Although there is no clear definition of the allocation fee in the regulation, although Article 10/1 of the Regulation states that the allocation fee is charged “… for the purpose of operating the system that allows meeting the credit needs and managing operational processes …”, in the defense petition submitted to the file by the defendant administration, “allocated costs”S term imbalance between active and passive entities, banks and financial institutions and literature, “early payment risk” was used as a vehicle for providing it is stated that called hedging. Article 37 of the Law No. 6502 entitled “Early Pay”. 2 of the article. paragraph of the “If the interest rate is determined as fixed, in the event that one or more payments are paid before the due date by being included in the contract, early pay compensation may be requested from the consumer by the housing finance institution. Compensation for early payment required by the housing finance institution and the consumer interest calculated by the deduction of the amount you paid for the remaining period early to thirty-six months of the remaining term loans that do not exceed one percent to thirty-six months in excess of the credits may not exceed two percent. In case the rates are determined as variable, early pay compensation cannot be requested from the consumer. considering that banks and financial institutions are protected against the aforementioned early pay risk with the provision of “allocation fee”, it is being tried to provide a second assurance against the risks that banks and financial institutions have to bear with the application of “allocation fee”. When all these issues are evaluated together, it has not been revealed that the allocation fee received by credit institutions from consumers is both the nature, elements, and a justified, reasonable and certifiable fee.

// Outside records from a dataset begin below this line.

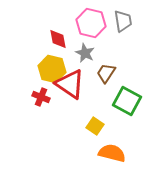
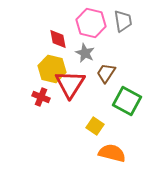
red triangle: rotated 28 degrees clockwise
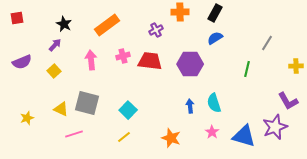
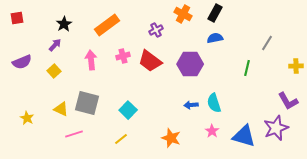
orange cross: moved 3 px right, 2 px down; rotated 30 degrees clockwise
black star: rotated 14 degrees clockwise
blue semicircle: rotated 21 degrees clockwise
red trapezoid: rotated 150 degrees counterclockwise
green line: moved 1 px up
blue arrow: moved 1 px right, 1 px up; rotated 88 degrees counterclockwise
yellow star: rotated 24 degrees counterclockwise
purple star: moved 1 px right, 1 px down
pink star: moved 1 px up
yellow line: moved 3 px left, 2 px down
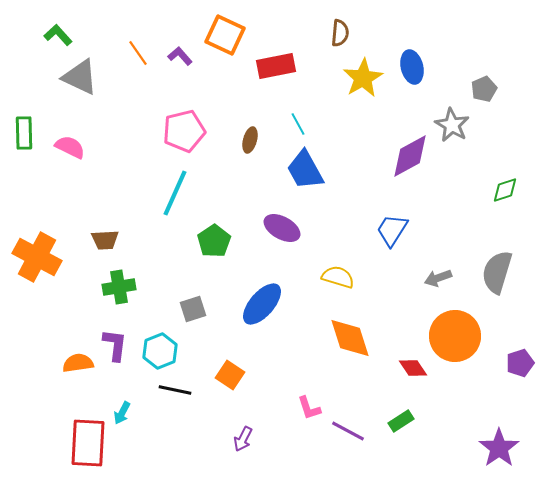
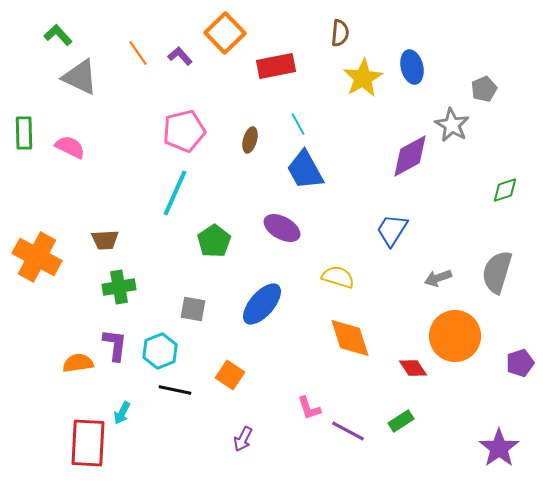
orange square at (225, 35): moved 2 px up; rotated 21 degrees clockwise
gray square at (193, 309): rotated 28 degrees clockwise
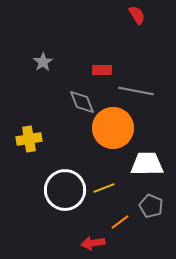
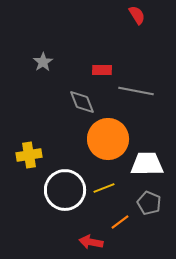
orange circle: moved 5 px left, 11 px down
yellow cross: moved 16 px down
gray pentagon: moved 2 px left, 3 px up
red arrow: moved 2 px left, 1 px up; rotated 20 degrees clockwise
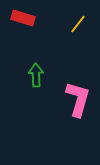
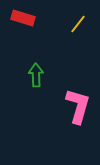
pink L-shape: moved 7 px down
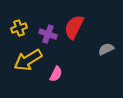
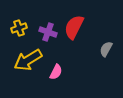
purple cross: moved 2 px up
gray semicircle: rotated 35 degrees counterclockwise
pink semicircle: moved 2 px up
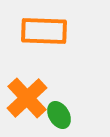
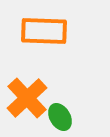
green ellipse: moved 1 px right, 2 px down
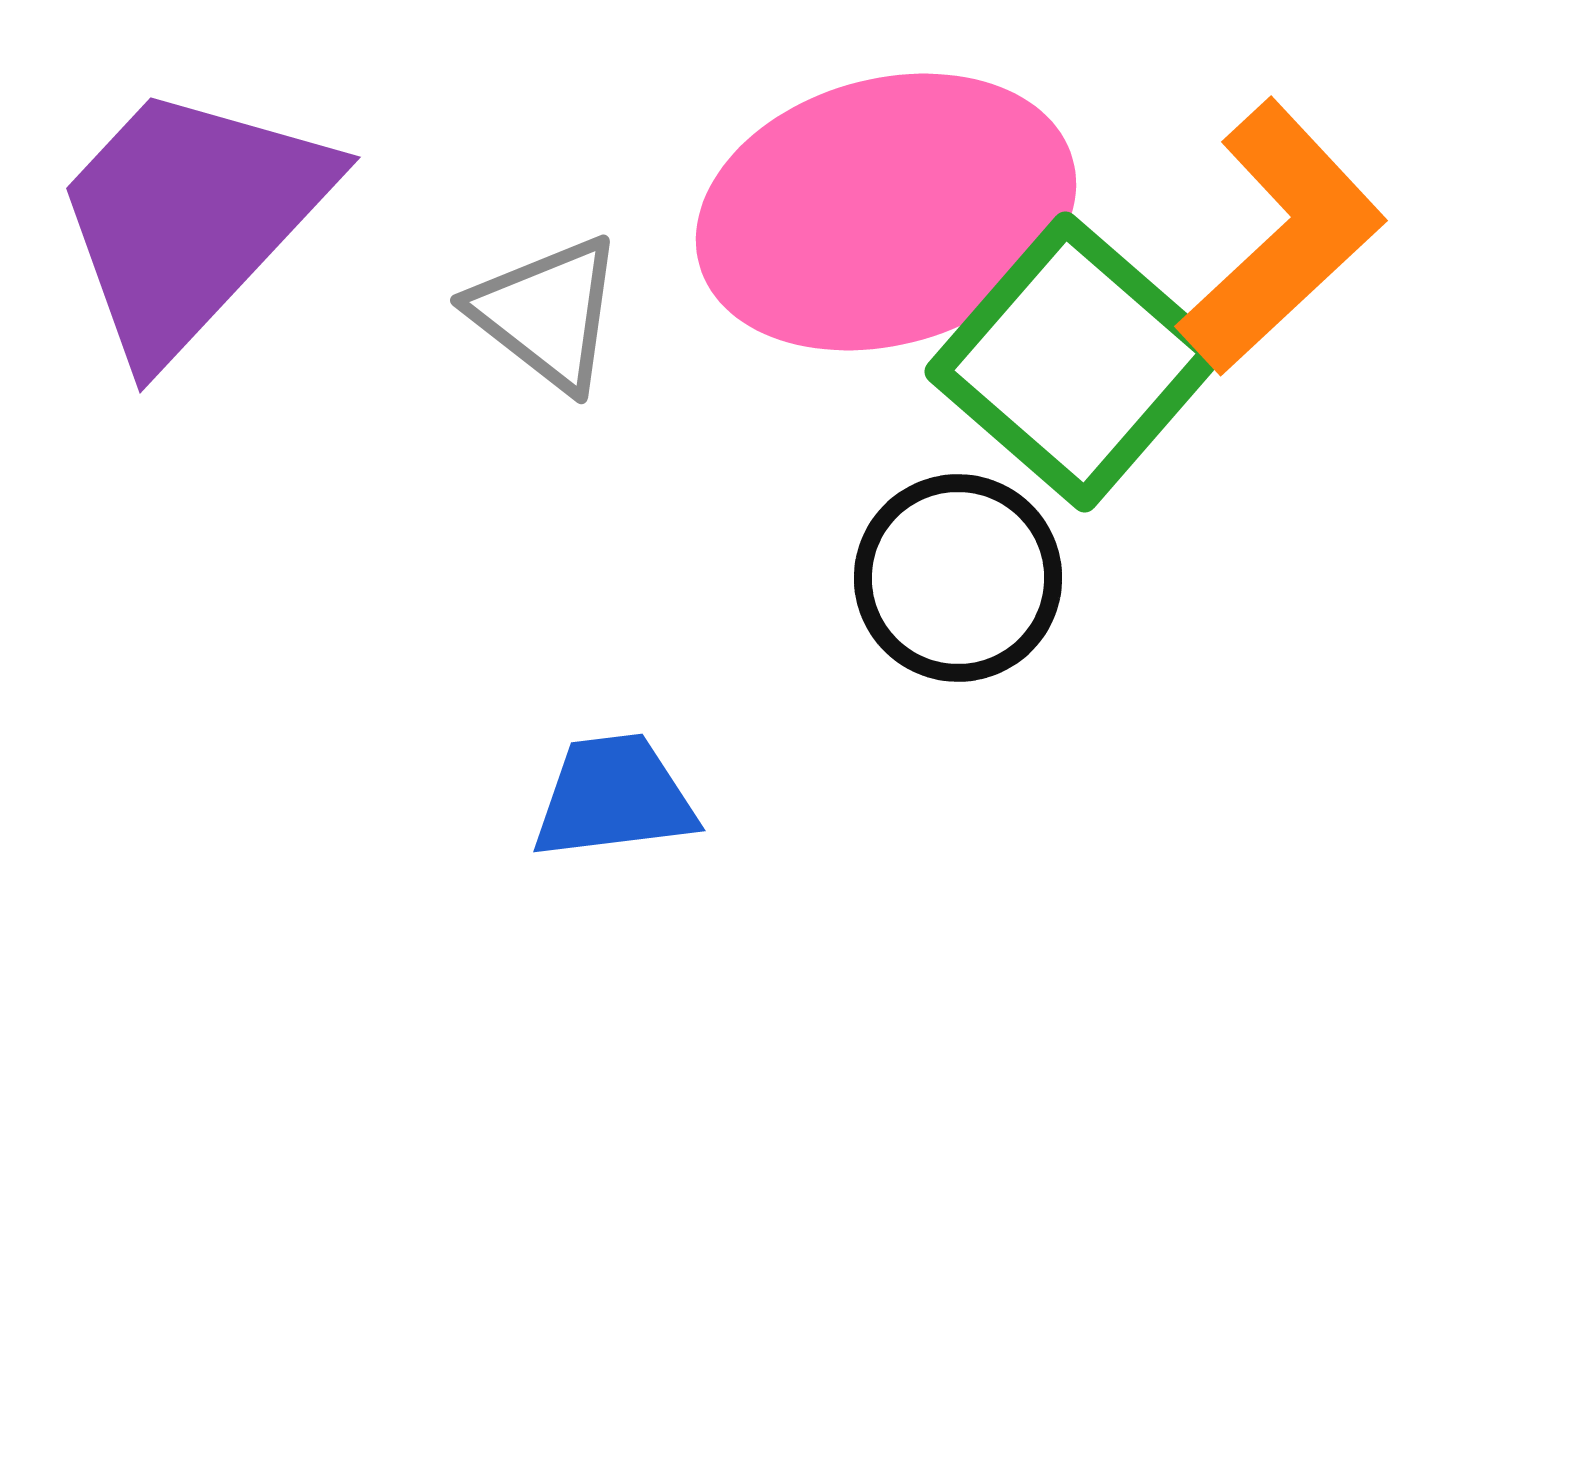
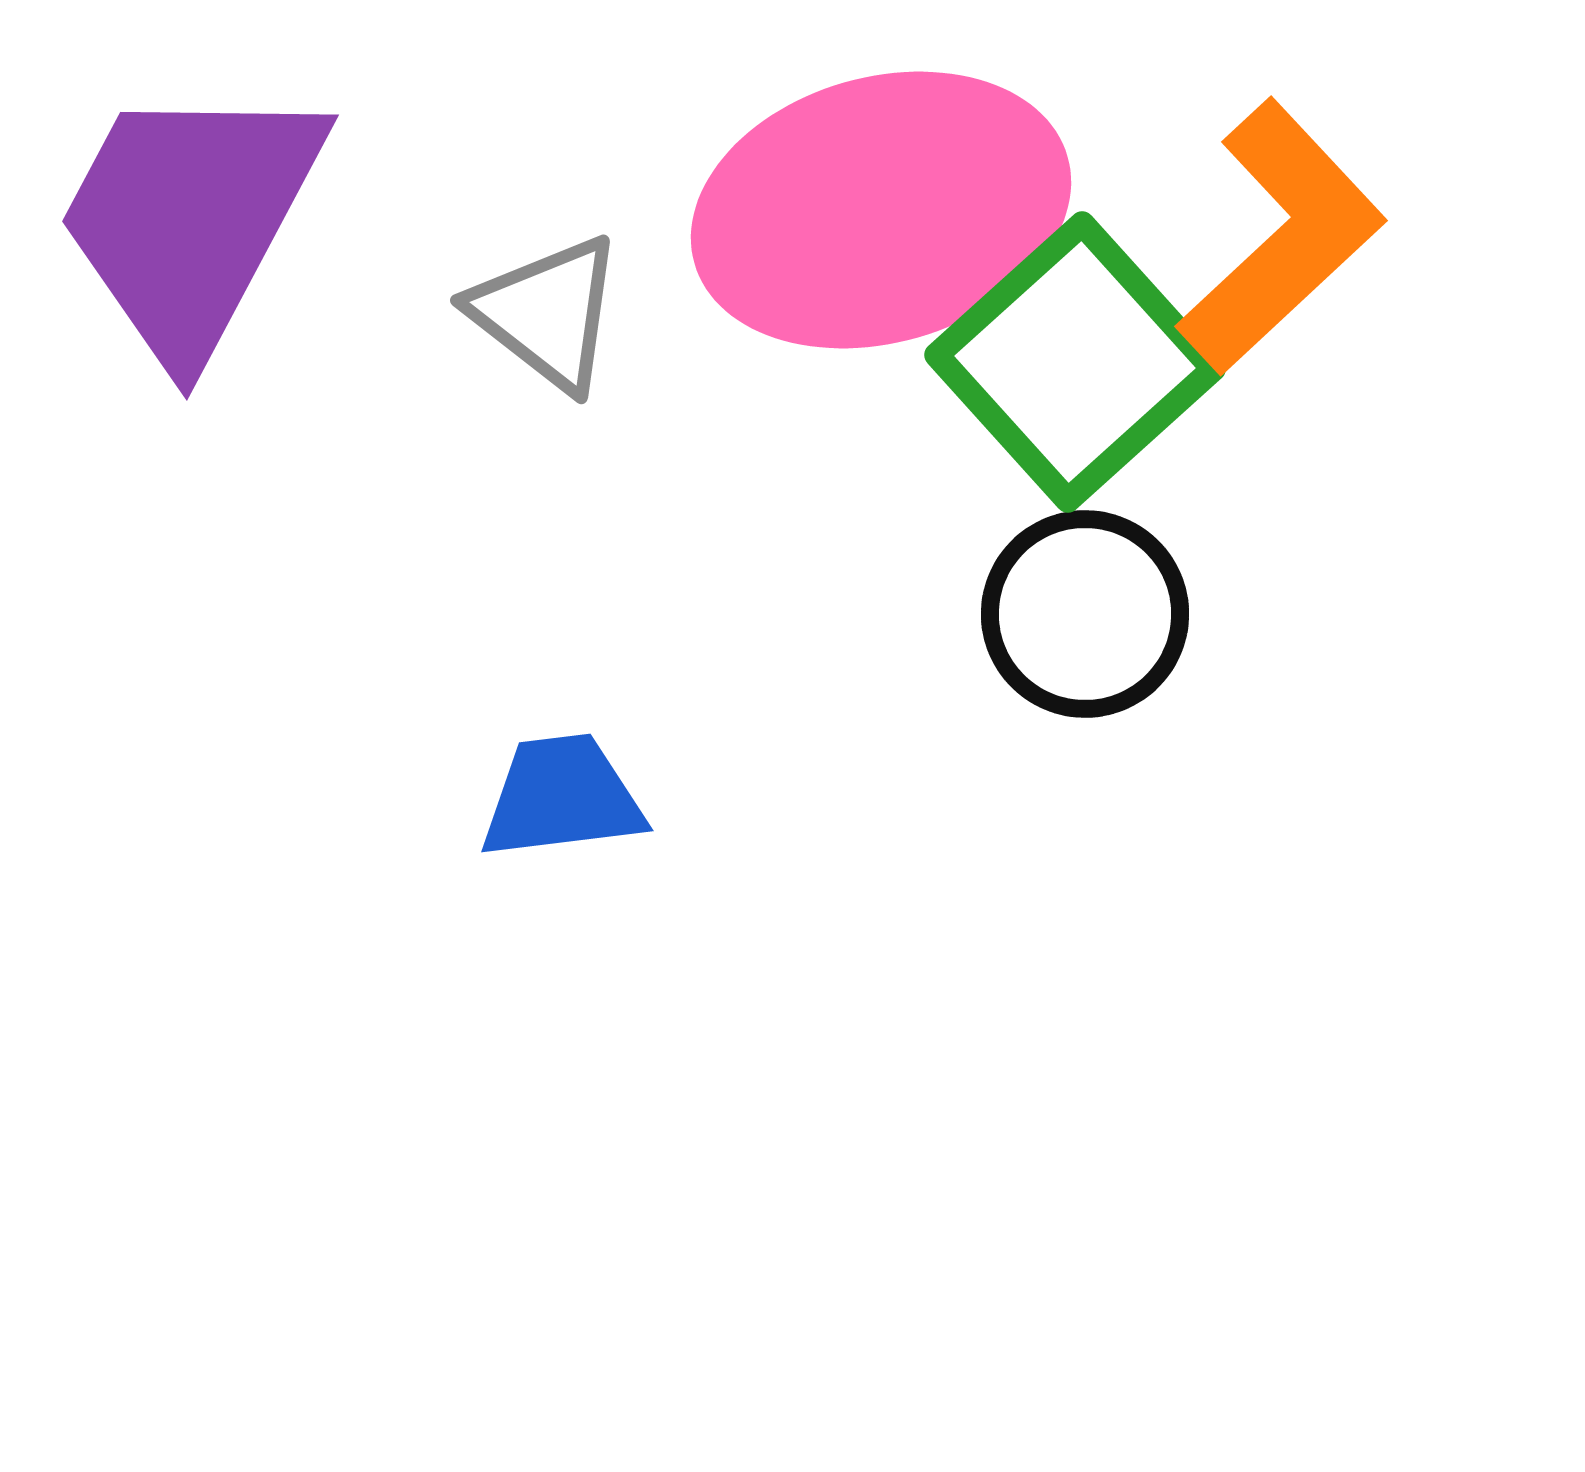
pink ellipse: moved 5 px left, 2 px up
purple trapezoid: rotated 15 degrees counterclockwise
green square: rotated 7 degrees clockwise
black circle: moved 127 px right, 36 px down
blue trapezoid: moved 52 px left
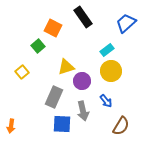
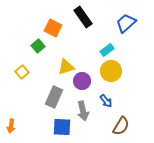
blue square: moved 3 px down
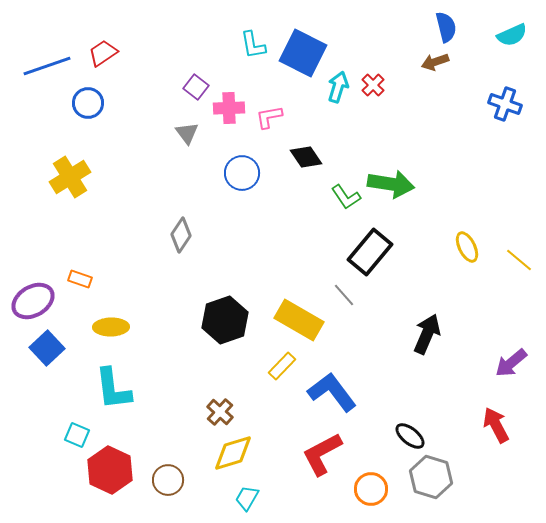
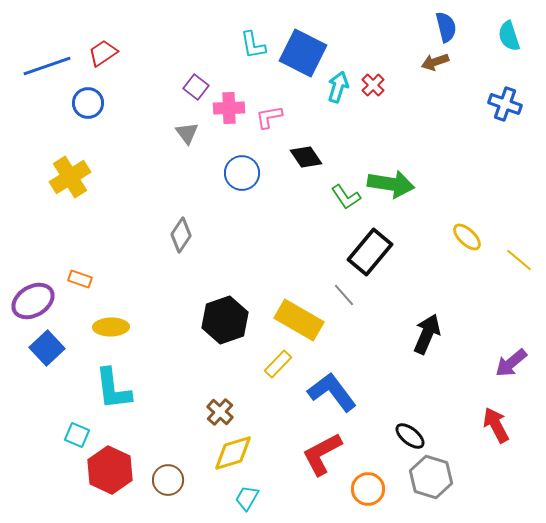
cyan semicircle at (512, 35): moved 3 px left, 1 px down; rotated 96 degrees clockwise
yellow ellipse at (467, 247): moved 10 px up; rotated 20 degrees counterclockwise
yellow rectangle at (282, 366): moved 4 px left, 2 px up
orange circle at (371, 489): moved 3 px left
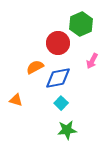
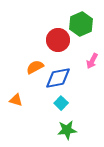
red circle: moved 3 px up
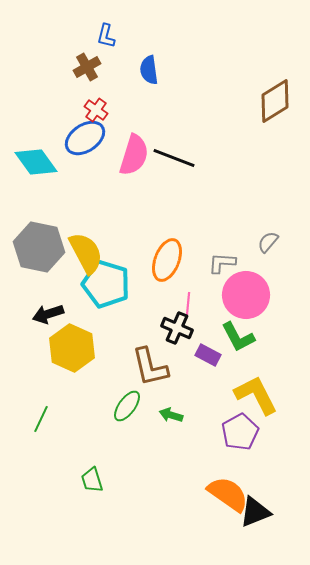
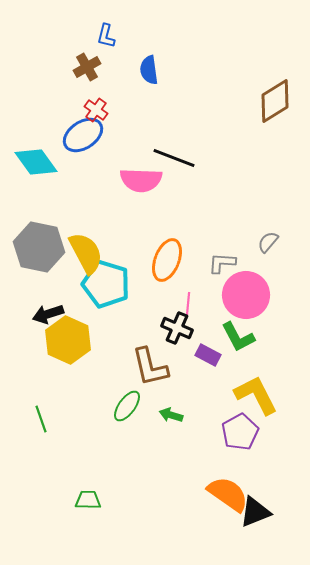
blue ellipse: moved 2 px left, 3 px up
pink semicircle: moved 7 px right, 25 px down; rotated 75 degrees clockwise
yellow hexagon: moved 4 px left, 8 px up
green line: rotated 44 degrees counterclockwise
green trapezoid: moved 4 px left, 20 px down; rotated 108 degrees clockwise
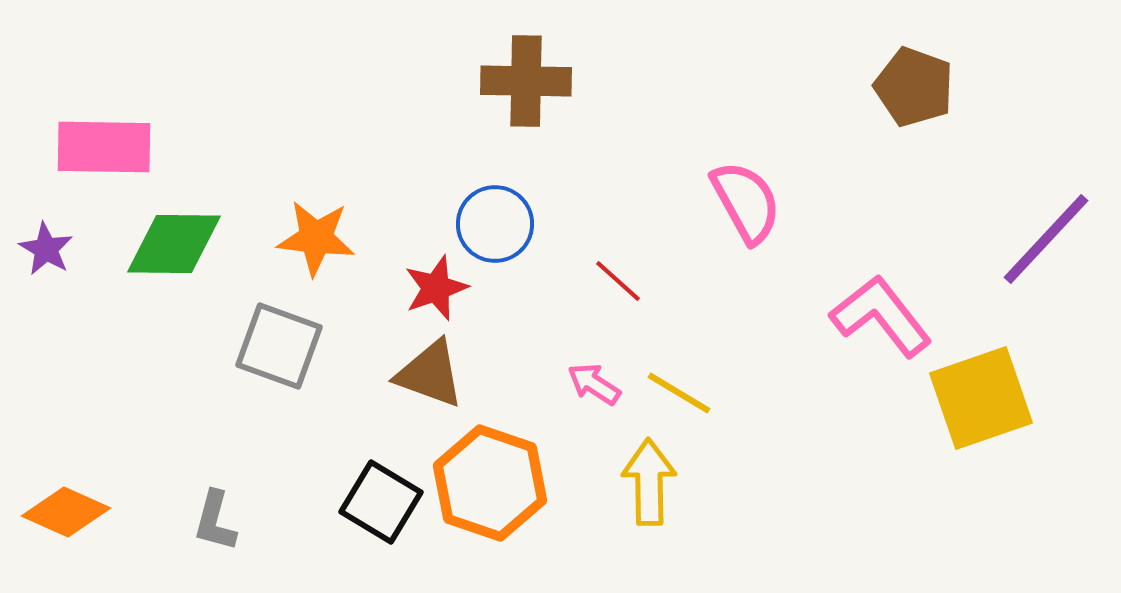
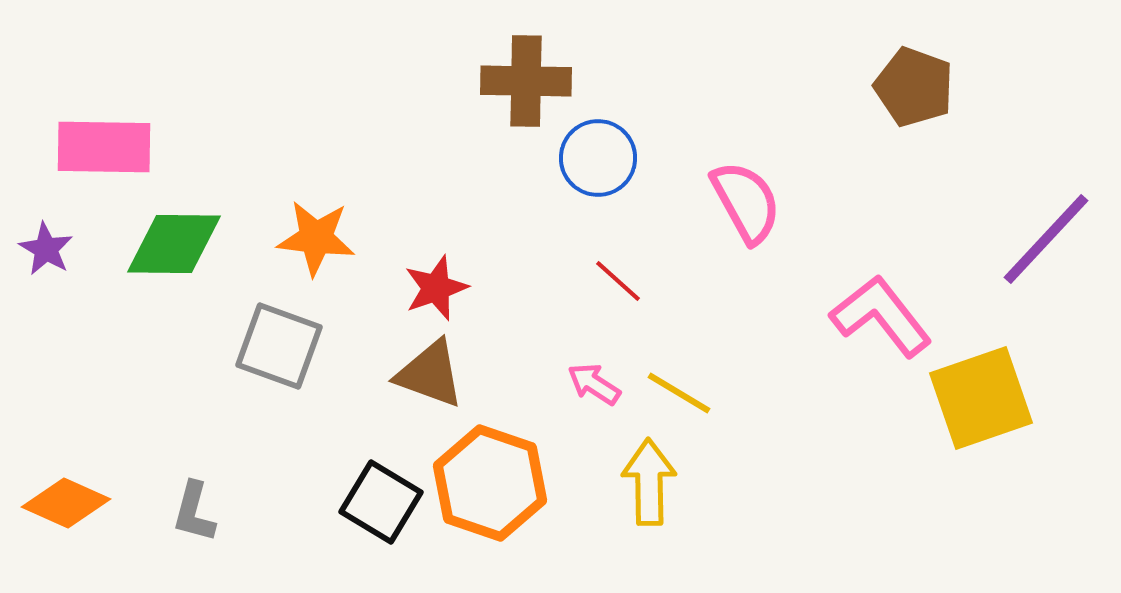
blue circle: moved 103 px right, 66 px up
orange diamond: moved 9 px up
gray L-shape: moved 21 px left, 9 px up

In this case, in the light of the explanations given above, Article 13 of the Regulation on the receipt of the “allocation fee”. article 1. the section on “allocation fee” included in the October-1 list with paragraph does not comply with the law and the Legal regulation on its basis.
For the reasons explained, 13 of the Regulation on the Procedures and Principles regarding Fees to be Collected from Financial Consumers. article 1. since it is considered that the paragraph and the regulation “1.1 Allocation Fee” contained in the October-1 list should be canceled, we do not agree with the majority’s decision.

You can read our articles and petition examples by clicking here.